11 am – 11.15am: Email Check 2, respond to anything urgent that has come in.

11.15 am – 11.30 am: have a break

Obviously sometimes we don’t have the luxury of having regular breaks but if you are able to you should. Bailey notes that one study found that the ideal break length for productivity is 17 minutes for every 52 minutes of work. That might be not be possible but taking a short break can allow you to accomplish more not less.

11.30am – 12.30pm: Deep Work 2

‘One hour of intense focus on your work is worth two or three hours of focusing on your work 53% of the time.’

12.30pm – 12.40pm: Email Check 3

12.40pm – 1pm: Lunch

1pm – 3pm: Schedule calls and meetings together

You will have noticed that up until this point there has been no time allotted for calls or meetings. In an ideal daily schedule all your calls and meetings would be batched together. There are two reasons for this:

1)     Meetings and calls generally require less attention and energy than focused deep work and so they should be scheduled outside of your ‘Biological Prime Time’ if possible, which for most people is the early afternoon;

2)     Every time you join a call or attend a meeting there is an inevitable cost to productivity and focus just by switching between tasks and so by putting these together you minimise the distraction of changing focus.

Clearly for some Partners they will have to spend more than 2 hours a day on calls, but the basic principle still applies.

A small tip on calls: call people directly if you can rather than schedule a Teams meeting. Since the Covid period the default has increasingly been to schedule a meeting rather than calling someone on their phone, but the downside of this is that people end up filling the time that has been put in the calendar for the meeting (at least 15 minutes) and unnecessary participants join. Two person calls on the phone are usually much more direct and efficient.

3pm – 3.30pm: Email Check 4, with time to respond

3.30pm – 4pm: Break

4pm – 5.30pm: Deep Work 3

5.30pm – 6.15pm: Complete ‘maintenance tasks’ together

In contrast to high value tasks every job has a significant number of what Bailey calls ‘maintenance tasks’ which recur regularly but which have less impact on the overall quality of your work. For a lawyer these might be reviewing departmental emails, responding to requests to assist with training or marketing or completing your time sheets.

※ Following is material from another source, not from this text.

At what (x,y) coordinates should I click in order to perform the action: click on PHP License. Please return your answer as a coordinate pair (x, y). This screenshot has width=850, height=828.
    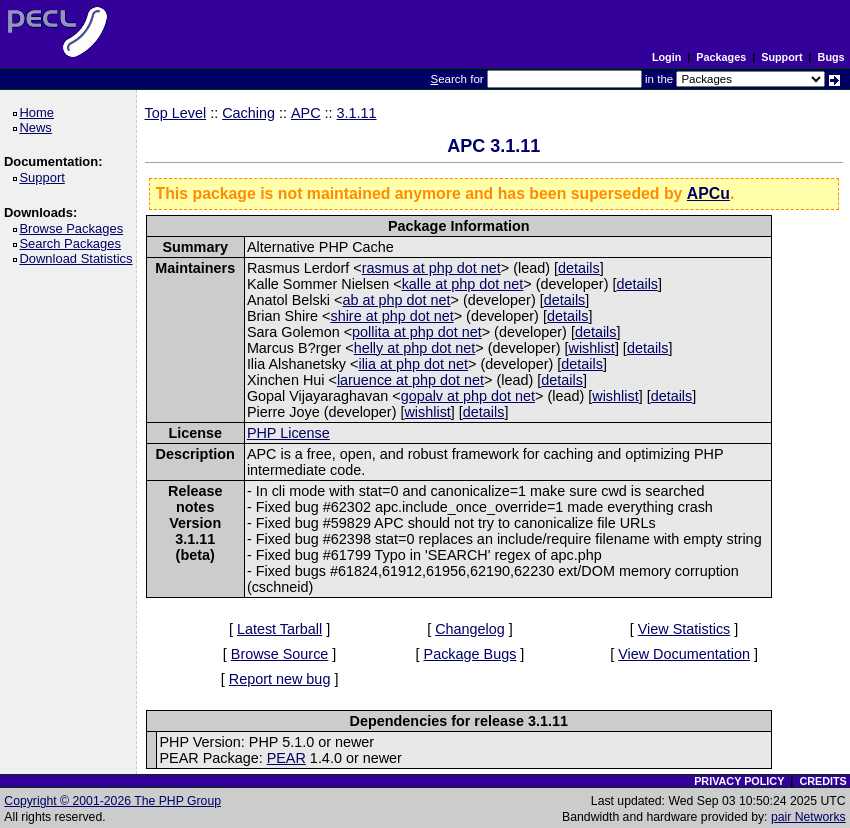
    Looking at the image, I should click on (288, 433).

The danger with these types of tasks is that they can take up a disproportionate amount of time without offering much return. Therefore, it is useful to batch these tasks together towards the end of the day outside of your ‘Biological Prime Time’ and within a short a window of time as possible so that you are forced to get through them quickly. The key point again is not to be a perfectionist about the wrong things.  

6.15pm – 6.30 pm: Email Check 5 and ‘brain dump’ of new tasks

One of the most useful tips that I have adopted from Bailey’s book is doing a daily ‘brain dump’ at the end of the day of: i) all the new tasks that have arisen but also ii) the vague thoughts and ideas you have had on your various projects.

As Bailey notes, our brains are built for solving problems, connecting dots and forming new ideas – not for holding on to information you can easily externalise.

During an average day you won’t just have new tasks to add to a ‘to do’ list but various new ideas and insights of things that you could do on your workstreams in the future. Rather than trying to vaguely remember these ideas or hope you will stumble across them again when you next look at the point, write everything down in a document at the end of the day.

The power of getting unresolved ‘open loops’ out of your head has been widely researched. Incomplete or interrupted tasks and thoughts weigh on our mind much more than we think and by externalising them we free up more of our attentional space to focus on the task in front of us.

Conclusion

The key message from Bailey’s book, and the importance of at least thinking about the idea of a daily routine, is that the most productive people are the people who work most deliberately, and the only way to do that is to think carefully about how we use our time, attention and energy on our high value tasks.